[Your task]: Each line of the listing that includes "Relations" should be reported.

[Entries provided]:
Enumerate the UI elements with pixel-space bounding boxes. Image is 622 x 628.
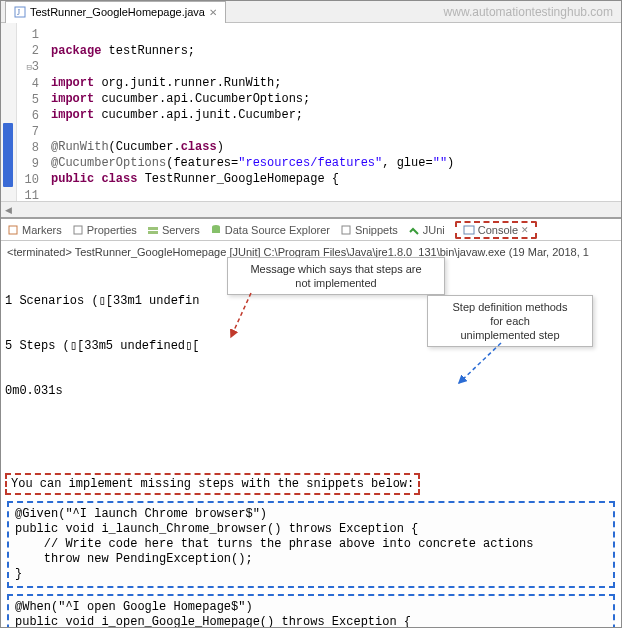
servers-icon	[147, 224, 159, 236]
watermark-text: www.automationtestinghub.com	[444, 5, 621, 19]
svg-rect-9	[464, 226, 474, 234]
tab-data-source-explorer[interactable]: Data Source Explorer	[210, 224, 330, 236]
svg-text:J: J	[17, 8, 20, 17]
scroll-left-icon[interactable]: ◀	[5, 205, 12, 215]
svg-rect-2	[9, 226, 17, 234]
properties-icon	[72, 224, 84, 236]
svg-rect-8	[342, 226, 350, 234]
editor-tab-bar: J TestRunner_GoogleHomepage.java ✕ www.a…	[1, 1, 621, 23]
tab-snippets[interactable]: Snippets	[340, 224, 398, 236]
editor-tab[interactable]: J TestRunner_GoogleHomepage.java ✕	[5, 1, 226, 23]
tab-console[interactable]: Console ✕	[455, 221, 537, 239]
breakpoint-column[interactable]	[1, 23, 17, 201]
snippet-when: @When("^I open Google Homepage$") public…	[7, 594, 615, 628]
database-icon	[210, 224, 222, 236]
tab-servers[interactable]: Servers	[147, 224, 200, 236]
junit-icon	[408, 224, 420, 236]
tab-junit[interactable]: JUni	[408, 224, 445, 236]
line-gutter: 1 2 ⊟3 4 5 6 7 8 9 10 11	[17, 23, 45, 201]
views-tab-bar: Markers Properties Servers Data Source E…	[1, 219, 621, 241]
svg-rect-5	[148, 231, 158, 234]
close-view-icon[interactable]: ✕	[521, 225, 529, 235]
java-file-icon: J	[14, 6, 26, 18]
console-icon	[463, 224, 475, 236]
editor-horizontal-scrollbar[interactable]: ◀	[1, 201, 621, 217]
snippets-icon	[340, 224, 352, 236]
svg-rect-7	[212, 227, 220, 233]
code-area[interactable]: package testRunners; import org.junit.ru…	[45, 23, 621, 201]
svg-rect-3	[74, 226, 82, 234]
callout-step-definitions: Step definition methods for each unimple…	[427, 295, 593, 347]
snippet-given: @Given("^I launch Chrome browser$") publ…	[7, 501, 615, 588]
hint-message: You can implement missing steps with the…	[5, 473, 420, 495]
tab-markers[interactable]: Markers	[7, 224, 62, 236]
bookmark-bar	[3, 123, 13, 187]
markers-icon	[7, 224, 19, 236]
svg-rect-4	[148, 227, 158, 230]
tab-properties[interactable]: Properties	[72, 224, 137, 236]
callout-not-implemented: Message which says that steps are not im…	[227, 257, 445, 295]
close-tab-icon[interactable]: ✕	[209, 7, 217, 18]
console-area: <terminated> TestRunner_GoogleHomepage […	[1, 241, 621, 628]
editor-tab-label: TestRunner_GoogleHomepage.java	[30, 6, 205, 18]
code-editor[interactable]: 1 2 ⊟3 4 5 6 7 8 9 10 11 package testRun…	[1, 23, 621, 201]
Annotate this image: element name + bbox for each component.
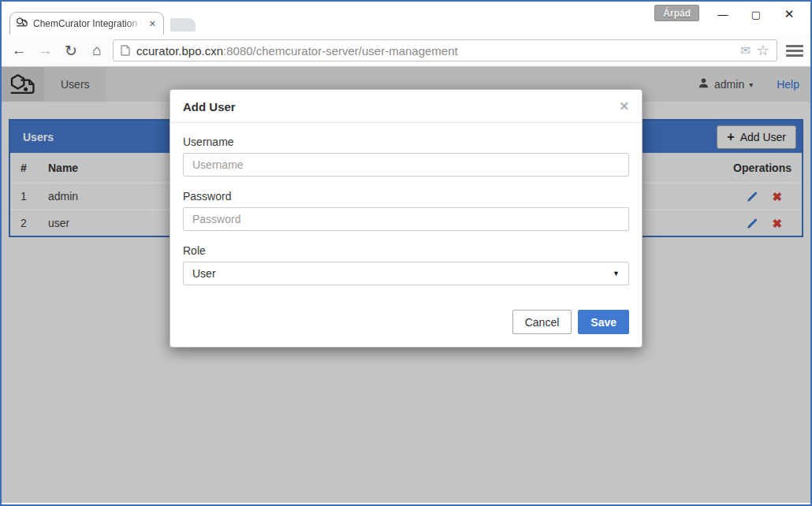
modal-title: Add User — [183, 100, 236, 113]
minimize-icon[interactable]: — — [706, 2, 739, 27]
chemcurator-favicon — [16, 17, 28, 31]
maximize-icon[interactable]: ▢ — [739, 2, 773, 27]
role-label: Role — [183, 244, 629, 257]
role-select[interactable]: User ▼ — [183, 262, 629, 285]
page-viewport: Users admin ▾ Help Users + Add User — [2, 67, 810, 503]
modal-header: Add User ✕ — [170, 90, 642, 123]
address-bar[interactable]: ccurator.bpo.cxn:8080/chemcurator-server… — [113, 39, 777, 61]
cancel-button[interactable]: Cancel — [512, 310, 572, 334]
browser-toolbar: ← → ↻ ⌂ ccurator.bpo.cxn:8080/chemcurato… — [2, 35, 810, 67]
forward-icon[interactable]: → — [35, 42, 55, 59]
password-label: Password — [183, 190, 629, 203]
tab-close-icon[interactable]: ✕ — [147, 19, 158, 29]
browser-window: ChemCurator Integration S ✕ Árpád — ▢ ✕ … — [0, 0, 812, 506]
username-input[interactable] — [183, 153, 629, 177]
home-icon[interactable]: ⌂ — [87, 42, 107, 59]
username-label: Username — [183, 136, 629, 148]
tab-title: ChemCurator Integration S — [33, 18, 143, 29]
url-path: :8080/chemcurator-server/user-management — [223, 44, 458, 58]
username-field-group: Username — [183, 136, 629, 177]
role-field-group: Role User ▼ — [183, 244, 629, 285]
back-icon[interactable]: ← — [9, 42, 29, 59]
envelope-icon[interactable]: ✉ — [740, 43, 751, 58]
url-host: ccurator.bpo.cxn — [136, 44, 223, 58]
url-text: ccurator.bpo.cxn:8080/chemcurator-server… — [136, 44, 458, 58]
modal-footer: Cancel Save — [170, 299, 642, 347]
select-caret-icon: ▼ — [613, 270, 620, 277]
new-tab-button[interactable] — [170, 18, 196, 32]
browser-titlebar: ChemCurator Integration S ✕ Árpád — ▢ ✕ — [2, 2, 810, 35]
page-icon — [121, 45, 130, 56]
password-input[interactable] — [183, 207, 629, 231]
reload-icon[interactable]: ↻ — [61, 42, 81, 60]
bookmark-star-icon[interactable]: ☆ — [757, 42, 769, 59]
modal-body: Username Password Role User ▼ — [170, 123, 642, 285]
role-selected-value: User — [192, 267, 216, 280]
add-user-modal: Add User ✕ Username Password Role User ▼ — [169, 89, 643, 348]
password-field-group: Password — [183, 190, 629, 231]
modal-close-icon[interactable]: ✕ — [619, 99, 629, 113]
save-button[interactable]: Save — [578, 310, 629, 334]
chrome-profile-chip[interactable]: Árpád — [654, 5, 699, 21]
window-controls: — ▢ ✕ — [706, 2, 806, 27]
close-icon[interactable]: ✕ — [773, 2, 806, 27]
browser-tab[interactable]: ChemCurator Integration S ✕ — [9, 12, 164, 35]
chrome-menu-icon[interactable] — [786, 45, 803, 57]
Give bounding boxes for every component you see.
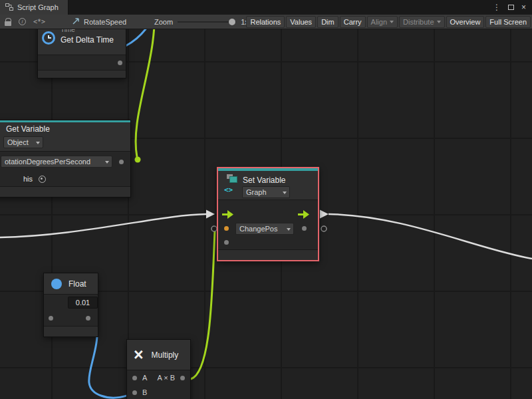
port-ring-right[interactable]: [321, 226, 327, 231]
values-button[interactable]: Values: [286, 16, 316, 28]
code-brackets-icon: <>: [224, 186, 233, 194]
toolbar-buttons: Relations Values Dim Carry Align Distrib…: [246, 15, 532, 29]
relations-button[interactable]: Relations: [246, 16, 285, 28]
node-float[interactable]: Float 0.01: [43, 273, 98, 337]
port-a-label: A: [142, 374, 147, 382]
script-graph-icon: [5, 3, 13, 12]
extra-input-port[interactable]: [224, 240, 229, 245]
node-get-variable[interactable]: Get Variable Object otationDegreesPerSec…: [0, 120, 131, 198]
align-button[interactable]: Align: [367, 16, 398, 28]
graph-toolbar: i <*> RotateSpeed Zoom 1x Relations Valu…: [0, 15, 532, 29]
toolbar-left-icons: i <*>: [5, 15, 45, 29]
scope-dropdown-value: Object: [7, 138, 29, 146]
node-get-delta-time[interactable]: Time Get Delta Time: [37, 29, 126, 78]
node-set-variable[interactable]: <> Set Variable Graph ChangePos: [217, 167, 319, 261]
variable-name-dropdown[interactable]: ChangePos: [235, 223, 294, 235]
target-label: his: [23, 175, 33, 183]
control-input-arrow[interactable]: [222, 210, 234, 219]
variable-name-dropdown[interactable]: otationDegreesPerSecond: [1, 156, 112, 168]
window-controls: ⋮ ×: [493, 0, 532, 15]
node-header: Float: [44, 273, 98, 295]
window-tab-bar: Script Graph ⋮ ×: [0, 0, 532, 15]
info-icon[interactable]: i: [19, 18, 26, 25]
fullscreen-button[interactable]: Full Screen: [485, 16, 531, 28]
node-header: <> Set Variable Graph: [218, 171, 318, 200]
node-title: Float: [68, 279, 86, 289]
zoom-control: Zoom 1x: [154, 15, 249, 29]
float-icon: [51, 279, 62, 289]
port-b-label: B: [142, 388, 147, 396]
wire-green-top[interactable]: [136, 29, 154, 157]
graph-name: RotateSpeed: [84, 18, 126, 26]
green-port-dot[interactable]: [135, 157, 141, 163]
wire-control-out[interactable]: [329, 214, 532, 259]
node-footer: [44, 326, 98, 336]
object-picker-icon[interactable]: [39, 176, 46, 183]
control-output-arrow[interactable]: [298, 210, 310, 219]
tab-script-graph[interactable]: Script Graph: [0, 0, 68, 15]
node-body: ChangePos: [218, 200, 318, 249]
value-output-port[interactable]: [302, 226, 307, 231]
zoom-slider[interactable]: [178, 21, 236, 23]
port-result-label: A × B: [157, 374, 175, 382]
node-multiply[interactable]: × Multiply A A × B B: [126, 339, 191, 399]
variable-box-icon: [229, 176, 237, 183]
scope-dropdown[interactable]: Graph: [242, 186, 290, 198]
graph-canvas[interactable]: Time Get Delta Time Get Variable Object …: [0, 29, 532, 399]
variable-name-value: ChangePos: [239, 225, 278, 233]
chevron-down-icon: [390, 21, 394, 23]
output-port[interactable]: [118, 61, 122, 65]
input-port-b[interactable]: [132, 390, 137, 395]
zoom-label: Zoom: [154, 18, 173, 26]
variable-name-value: otationDegreesPerSecond: [5, 158, 90, 166]
node-header: Time Get Delta Time: [38, 29, 126, 55]
node-title: Set Variable: [243, 176, 285, 185]
wire-arrowhead-in: [206, 210, 215, 219]
lock-icon[interactable]: [5, 21, 11, 26]
graph-breadcrumb[interactable]: RotateSpeed: [72, 15, 126, 29]
node-title: Get Delta Time: [61, 35, 114, 45]
node-title: Multiply: [152, 350, 179, 360]
output-port[interactable]: [86, 316, 90, 321]
close-icon[interactable]: ×: [521, 3, 526, 12]
graph-asset-icon: [72, 17, 80, 27]
overview-button[interactable]: Overview: [446, 16, 485, 28]
menu-icon[interactable]: ⋮: [493, 3, 501, 12]
node-footer: [38, 70, 126, 78]
node-header: × Multiply: [127, 340, 190, 370]
maximize-icon[interactable]: [508, 5, 514, 10]
node-footer: [218, 249, 318, 260]
zoom-slider-handle[interactable]: [229, 19, 235, 25]
wire-green-bottom[interactable]: [191, 231, 215, 379]
input-port[interactable]: [49, 316, 53, 321]
input-port-a[interactable]: [132, 376, 137, 380]
wire-control-in[interactable]: [0, 214, 206, 237]
scope-dropdown-value: Graph: [246, 188, 267, 196]
code-icon[interactable]: <*>: [33, 18, 45, 25]
node-header: Get Variable Object: [0, 122, 130, 152]
float-value-input[interactable]: 0.01: [68, 297, 98, 309]
distribute-button[interactable]: Distribute: [399, 16, 444, 28]
output-port[interactable]: [180, 376, 185, 380]
node-title: Get Variable: [6, 124, 130, 134]
wire-blue-top[interactable]: [126, 29, 151, 46]
value-output-port[interactable]: [119, 160, 124, 164]
node-category: Time: [61, 29, 75, 33]
dim-button[interactable]: Dim: [317, 16, 338, 28]
multiply-icon: ×: [134, 346, 144, 363]
scope-dropdown[interactable]: Object: [3, 136, 43, 148]
port-ring-left[interactable]: [211, 226, 217, 231]
value-input-port[interactable]: [224, 226, 229, 231]
carry-button[interactable]: Carry: [340, 16, 366, 28]
node-footer: [0, 186, 130, 197]
wire-arrowhead-out: [320, 210, 329, 219]
tab-title: Script Graph: [17, 3, 59, 11]
chevron-down-icon: [437, 21, 441, 23]
clock-icon: [41, 31, 56, 48]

[Exercise solution]:
toolbar-buttons: Relations Values Dim Carry Align Distrib…: [246, 15, 532, 29]
relations-button[interactable]: Relations: [246, 16, 285, 28]
graph-toolbar: i <*> RotateSpeed Zoom 1x Relations Valu…: [0, 15, 532, 29]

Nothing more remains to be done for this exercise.